Work instructions> Print out each entry below exactly; do not carry over any image.

Input material>

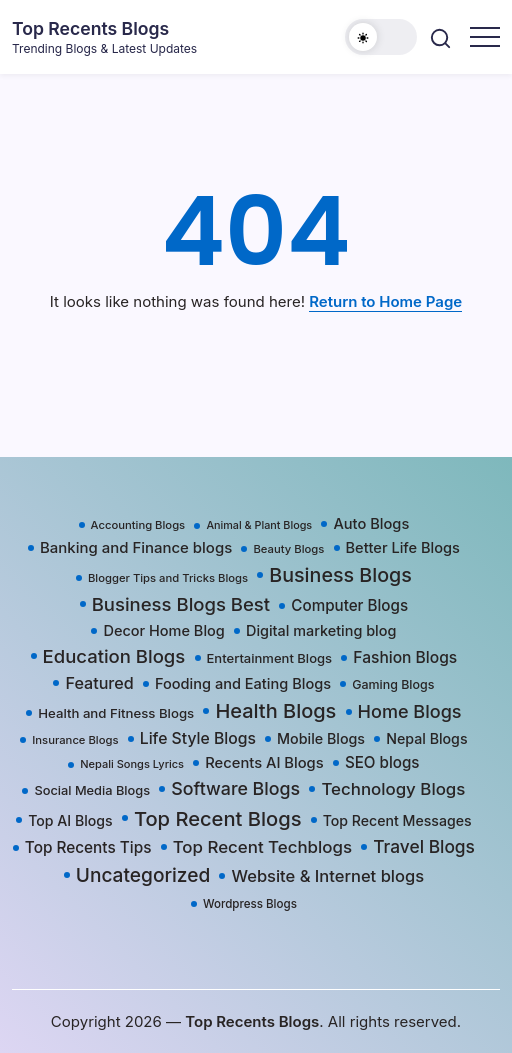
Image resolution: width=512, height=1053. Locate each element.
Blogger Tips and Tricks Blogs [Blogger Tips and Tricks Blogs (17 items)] (168, 578)
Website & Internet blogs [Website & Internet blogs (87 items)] (327, 876)
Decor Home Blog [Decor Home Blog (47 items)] (163, 630)
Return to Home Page (385, 301)
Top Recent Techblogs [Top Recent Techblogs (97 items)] (262, 847)
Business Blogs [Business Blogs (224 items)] (340, 575)
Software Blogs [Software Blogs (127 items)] (235, 788)
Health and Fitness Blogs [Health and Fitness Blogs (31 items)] (116, 713)
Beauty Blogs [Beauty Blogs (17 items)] (288, 549)
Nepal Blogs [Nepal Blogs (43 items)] (426, 738)
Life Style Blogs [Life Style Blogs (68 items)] (198, 738)
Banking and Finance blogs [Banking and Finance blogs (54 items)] (136, 548)
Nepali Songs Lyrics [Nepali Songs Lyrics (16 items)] (132, 764)
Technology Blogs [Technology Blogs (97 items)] (393, 789)
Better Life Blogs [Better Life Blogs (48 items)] (403, 548)
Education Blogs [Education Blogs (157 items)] (114, 656)
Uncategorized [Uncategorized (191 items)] (143, 875)
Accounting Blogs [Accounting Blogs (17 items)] (138, 525)
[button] (381, 37)
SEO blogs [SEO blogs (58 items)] (382, 762)
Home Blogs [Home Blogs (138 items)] (410, 711)
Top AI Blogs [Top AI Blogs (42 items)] (70, 820)
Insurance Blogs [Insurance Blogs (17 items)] (75, 740)
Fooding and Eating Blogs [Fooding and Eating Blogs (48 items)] (243, 684)
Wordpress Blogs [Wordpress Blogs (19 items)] (250, 904)
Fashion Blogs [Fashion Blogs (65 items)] (405, 657)
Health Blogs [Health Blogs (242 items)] (275, 711)
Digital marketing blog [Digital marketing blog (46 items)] (321, 630)
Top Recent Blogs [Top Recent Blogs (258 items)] (218, 818)
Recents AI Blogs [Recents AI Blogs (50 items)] (264, 763)
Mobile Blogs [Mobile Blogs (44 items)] (321, 738)
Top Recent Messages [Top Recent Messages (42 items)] (397, 820)
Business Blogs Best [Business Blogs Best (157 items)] (181, 604)
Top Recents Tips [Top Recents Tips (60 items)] (88, 847)
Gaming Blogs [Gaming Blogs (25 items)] (393, 684)
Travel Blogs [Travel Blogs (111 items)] (424, 846)
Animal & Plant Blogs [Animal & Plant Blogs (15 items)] (259, 525)
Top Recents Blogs (90, 28)
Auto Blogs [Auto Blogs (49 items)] (371, 524)
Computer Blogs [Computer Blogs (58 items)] (349, 605)
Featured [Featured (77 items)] (99, 683)
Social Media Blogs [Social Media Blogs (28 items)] (92, 790)
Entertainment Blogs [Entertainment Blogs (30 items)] (270, 658)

Result for this exercise>
Image resolution: width=512, height=1053. Locate each element.
Blogger Tips and Tricks Blogs [Blogger Tips and Tricks Blogs (17 items)] (168, 578)
Website & Internet blogs [Website & Internet blogs (87 items)] (327, 876)
Decor Home Blog [Decor Home Blog (47 items)] (163, 630)
Return to Home Page (385, 301)
Top Recent Techblogs [Top Recent Techblogs (97 items)] (262, 847)
Business Blogs [Business Blogs (224 items)] (340, 575)
Software Blogs [Software Blogs (127 items)] (235, 788)
Health and Fitness Blogs [Health and Fitness Blogs (31 items)] (116, 713)
Beauty Blogs [Beauty Blogs (17 items)] (288, 549)
Nepal Blogs [Nepal Blogs (43 items)] (426, 738)
Life Style Blogs [Life Style Blogs (68 items)] (198, 738)
Banking and Finance blogs [Banking and Finance blogs (54 items)] (136, 548)
Nepali Songs Lyrics [Nepali Songs Lyrics (16 items)] (132, 764)
Technology Blogs [Technology Blogs (97 items)] (393, 789)
Better Life Blogs [Better Life Blogs (48 items)] (403, 548)
Education Blogs [Education Blogs (157 items)] (114, 656)
Uncategorized [Uncategorized (191 items)] (143, 875)
Accounting Blogs [Accounting Blogs (17 items)] (138, 525)
[button] (381, 37)
SEO blogs [SEO blogs (58 items)] (382, 762)
Home Blogs [Home Blogs (138 items)] (410, 711)
Top AI Blogs [Top AI Blogs (42 items)] (70, 820)
Insurance Blogs [Insurance Blogs (17 items)] (75, 740)
Fooding and Eating Blogs [Fooding and Eating Blogs (48 items)] (243, 684)
Wordpress Blogs [Wordpress Blogs (19 items)] (250, 904)
Fashion Blogs [Fashion Blogs (65 items)] (405, 657)
Health Blogs [Health Blogs (242 items)] (275, 711)
Digital marketing blog [Digital marketing blog (46 items)] (321, 630)
Top Recent Blogs [Top Recent Blogs (258 items)] (218, 818)
Recents AI Blogs [Recents AI Blogs (50 items)] (264, 763)
Mobile Blogs [Mobile Blogs (44 items)] (321, 738)
Top Recent Messages [Top Recent Messages (42 items)] (397, 820)
Business Blogs Best [Business Blogs Best (157 items)] (181, 604)
Top Recents Tips [Top Recents Tips (60 items)] (88, 847)
Gaming Blogs [Gaming Blogs (25 items)] (393, 684)
Travel Blogs [Travel Blogs (111 items)] (424, 846)
Animal & Plant Blogs [Animal & Plant Blogs (15 items)] (259, 525)
Top Recents Blogs (90, 28)
Auto Blogs [Auto Blogs (49 items)] (371, 524)
Computer Blogs [Computer Blogs (58 items)] (349, 605)
Featured [Featured (77 items)] (99, 683)
Social Media Blogs [Social Media Blogs (28 items)] (92, 790)
Entertainment Blogs [Entertainment Blogs (30 items)] (270, 658)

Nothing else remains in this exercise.